Pode ser uma alusão à complexidade do trabalho de escritores, roteiristas, diretores, atores, produtores e todo o ecossistema que existe para a entrega de um produto final para o público, seja cinema, teatro, tv ou streaming, num processo de criação coletivo.
As filmagens, ainda em meio a restrições da pandemia, fez com que toda a equipe ficasse hospedada no mesmo hotel e fizesse as refeições em conjunto, adicionando ainda outra camada de metalinguagem e de coletividade.
Inevitável pensar que a cena de toda a equipe da peça gritando “você não pode acordar se não pegar no sono”, em uníssono, seja a metáfora da consolidação de um sindicato unido, na esteira das greves de roteiristas e atores iniciadas neste ano. E perguntar: inteligência artificial dorme? Sonha? Tem propósito?
Busca por sentido
Se o autor estava à procura da razão de ser da história que estava criando, distribuiu às personagens a dor da falta de propósito.

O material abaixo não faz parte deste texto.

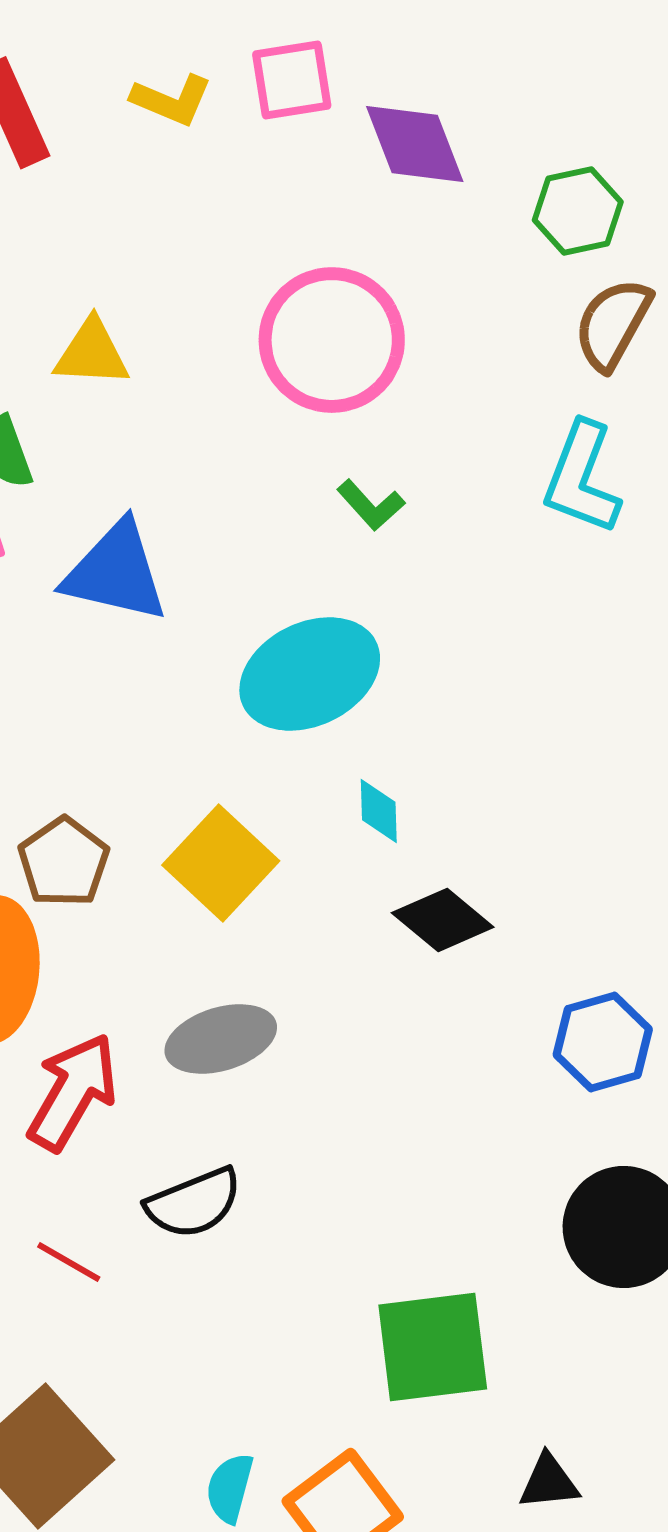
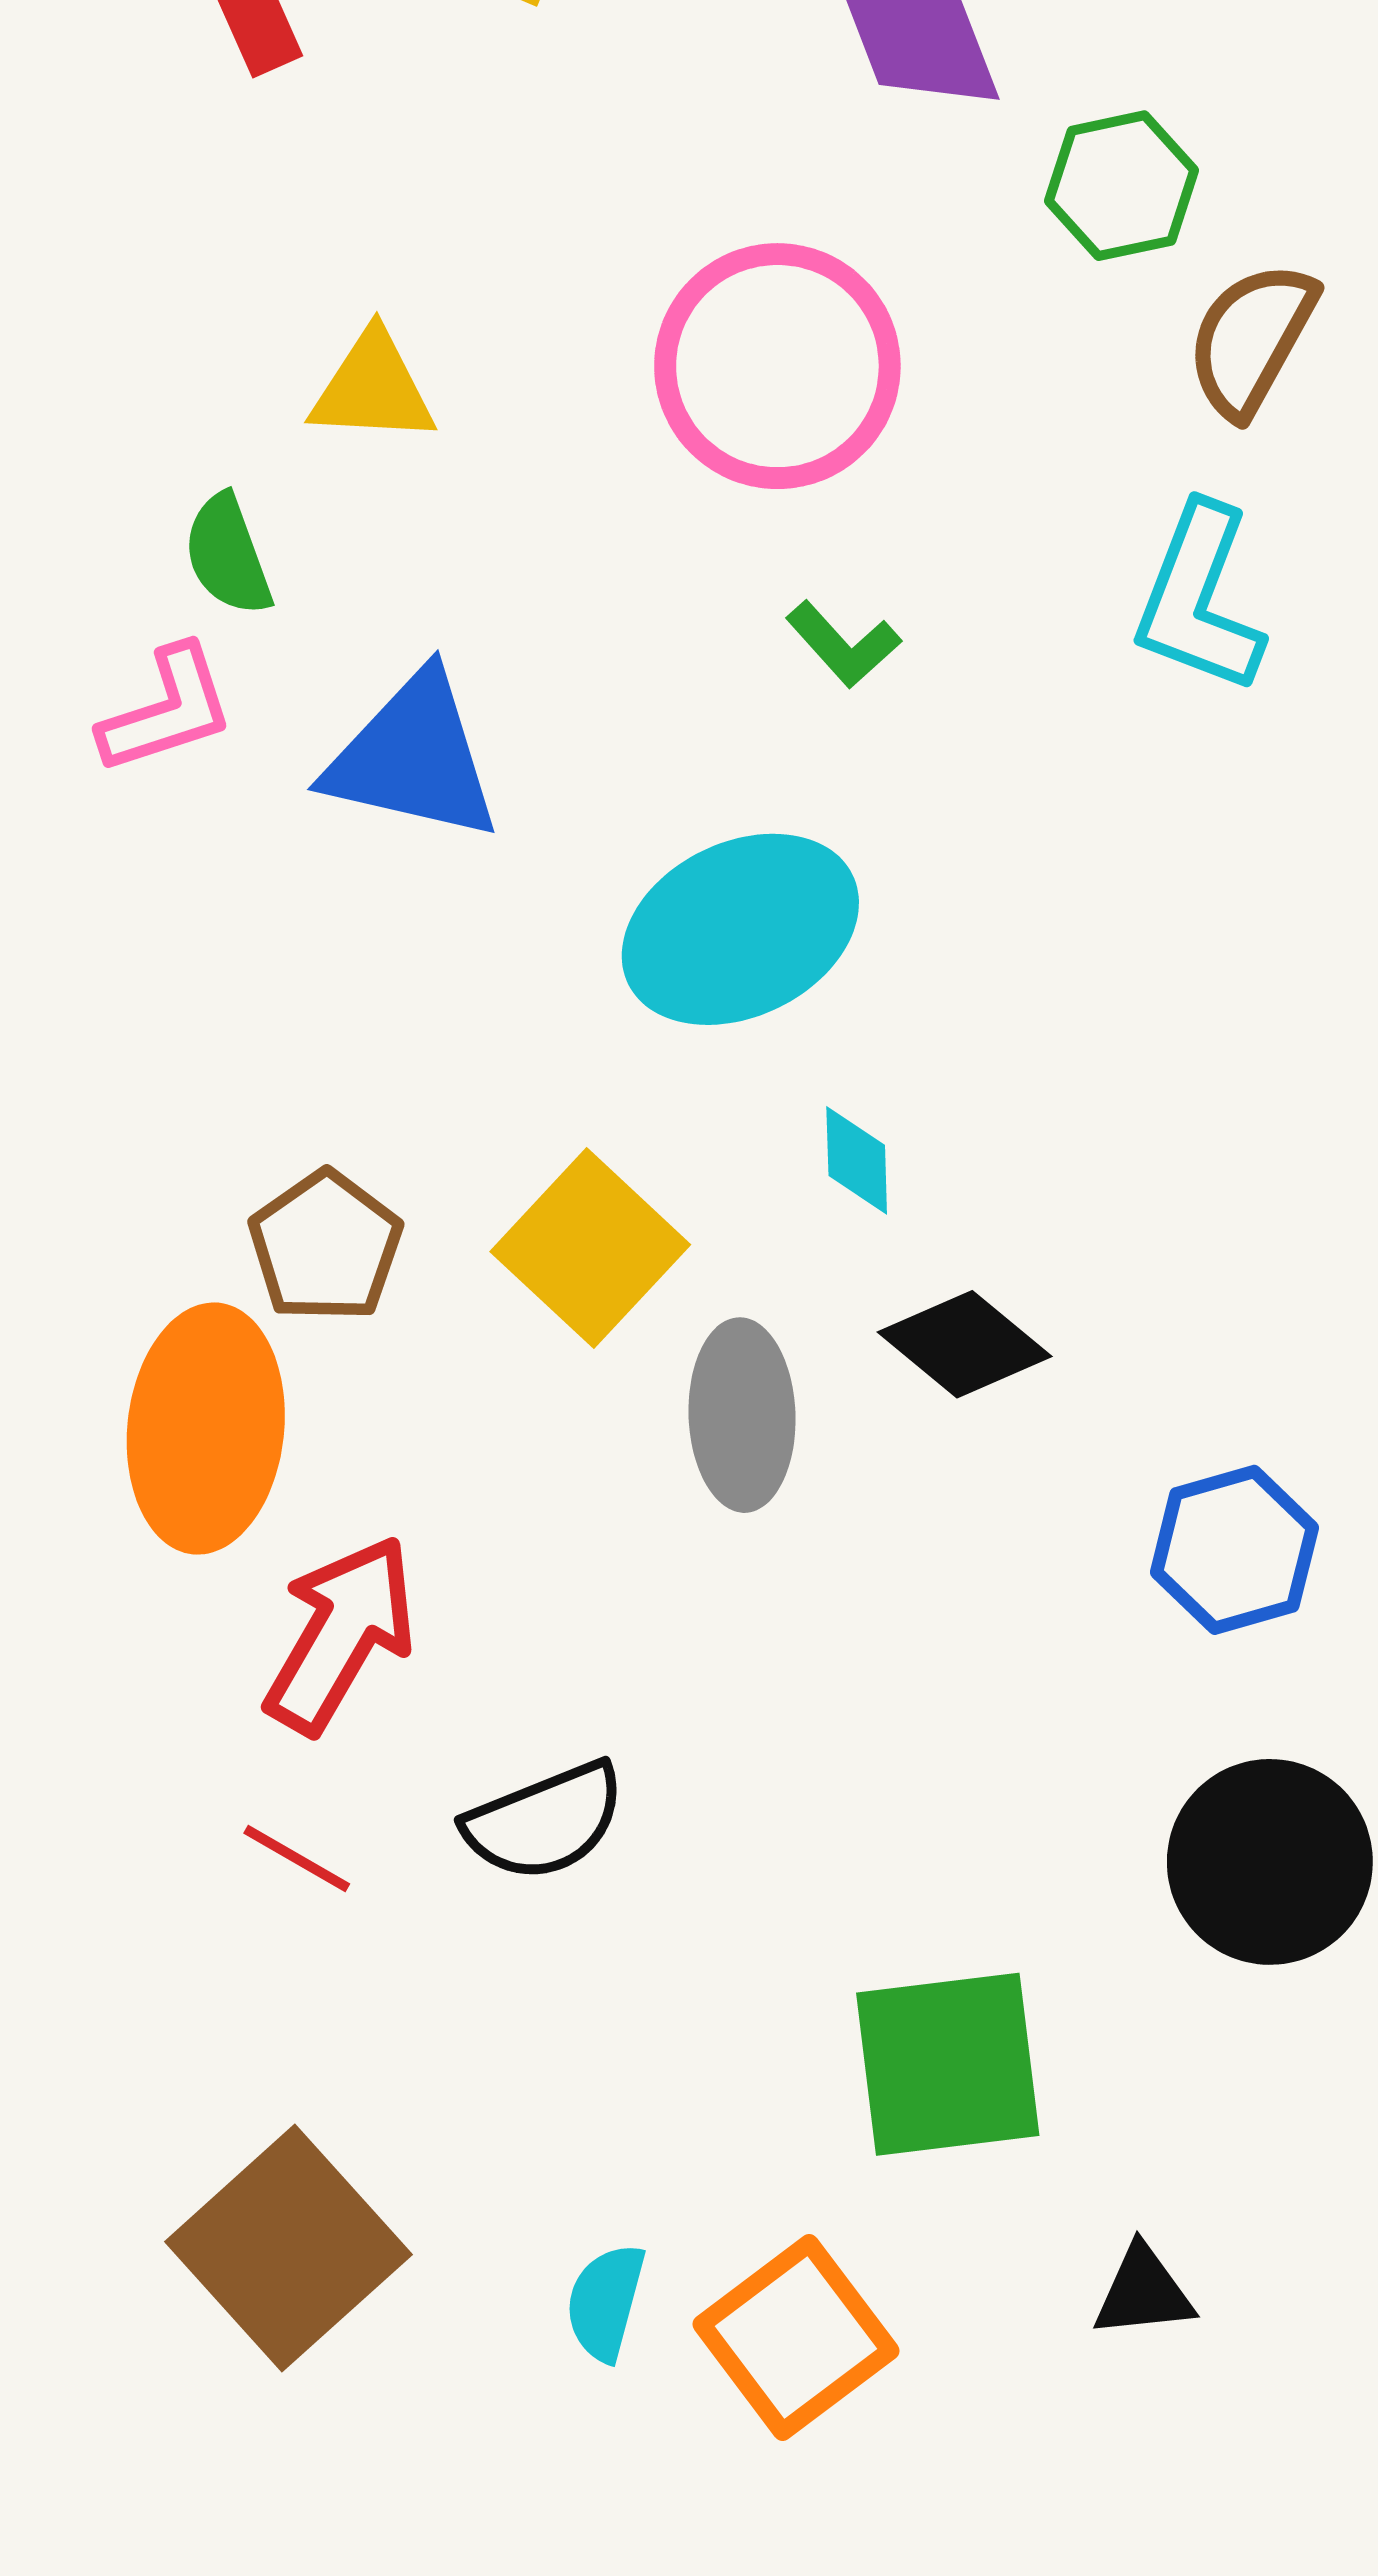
green hexagon: (578, 211) -> (1121, 186), moved
gray ellipse: (221, 1039) -> (742, 1415), moved, turned -75
red line: (69, 1262) -> (297, 1859), moved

O garoto que precisa de desafios para sentir que existe. A atriz que é talentosa comediante, mas prefere papeis trágicos e vítimas de abuso. O fotógrafo de guerra enviuvado que não sabe o que fazer com a família. O discurso do general sobre o vazio da própria vida, confessa não pertencer ao evento de ciência que apresenta, enquanto anuncia o patrocínio de uma megacorporação. O avô anglicano que cede aos rituais pagãos das netas, e que talvez tardiamente perceba que a religião o tenha afastado de sua família. A ciência e a religião, que em tese são ferramentas para explicar o universo, não conseguem dar conta do alienígena-elefante na sala. A cidade que tem sua pedra fundamental roubada (e devolvida) por um extraterrestre sem explicações, mas ao final de uma semana está de volta à mesmice.

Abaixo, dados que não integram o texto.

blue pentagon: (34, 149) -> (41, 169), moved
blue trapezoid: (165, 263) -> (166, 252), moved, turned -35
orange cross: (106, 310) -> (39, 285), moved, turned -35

Um evento que revoluciona a percepção do universo, reduzido a um espetáculo de mídia, que se desfaz completamente após sete dias – talvez sem efeitos na humanidade.

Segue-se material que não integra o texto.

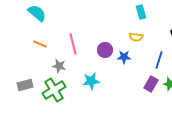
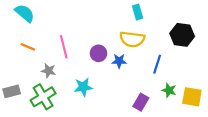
yellow semicircle: (136, 37) -> (132, 39), size x1.6
purple rectangle: (151, 84) -> (141, 102), moved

Esse tema culmina em uma das cenas mais interessantes do filme – e talvez o momento em que metalinguagem vira metafísica –, Augie, o ator que faz o ator principal conversa com Schubert, o diretor do espetáculo e diz:
“Eu ainda não consigo entender a peça”.
O que se segue é uma conversa dolorida sobre a angústia de ser humano, de não saber o que se está fazendo e ter que seguir adiante apesar de tudo, com nossas manias e inseguranças sobre a existência de sentido na vida. Mesmo com a certeza do desconsolo: Augie termina dizendo “preciso de ar fresco”, ao que Schubert responde: “você não vai encontrar”.
O público talvez sinta essa mesma dúvida. O desenrolar entrecortado nas diferentes proporções da fotografia – o documentário e bastidores da peça em preto e branco no antigo formato de TV, alternando para colorido em widescreen da apresentação em si –, cada uma com seus diferentes níveis de diálogo e estilos, exige uma certa atenção da audiência. Mas não deixa de ser um paralelo interessante com o tema proposto.
A própria equipe também se questionou a respeito. Em uma sessão comentada, Anderson contou que a dúvida era frequente entre os atores durante as filmagens, e a resposta sempre era: “pergunta pro Jeff (Goldblum), ele entendeu o filme”. E o diretor confessou gostar do fato de que a pessoa que realmente entendeu tudo é o alienígena.
Em certo ponto, Dinah diz a Woodrow: “Às vezes, acho que eu me sentiria mais em casa fora da atmosfera da Terra”. Quem precisa de ar fresco?
Sequelas da Pandemia
Filmado entre agosto e outubro de 2021, o longa também tem seu momento de quarentena, quando um episódio atípico força as personagens da peça a permanecerem confinadas até segunda ordem do presidente.
O diretor descreve a cena: “A já tênue compreensão da realidade do nosso elenco de personagens diminuiu ainda mais na quarentena, e o grupo começa a ocupar um espaço das dimensões emocionais mais peculiares.”
Até mesmo uma chamada de vídeo é preparada, mas, como esperado, não funciona logo de cara. Confrontado, o personagem de Matt Dillon diz: “tudo está conectado, mas nada funciona”.
É 2023. Parece que estamos vendo um filme de época. A nossa?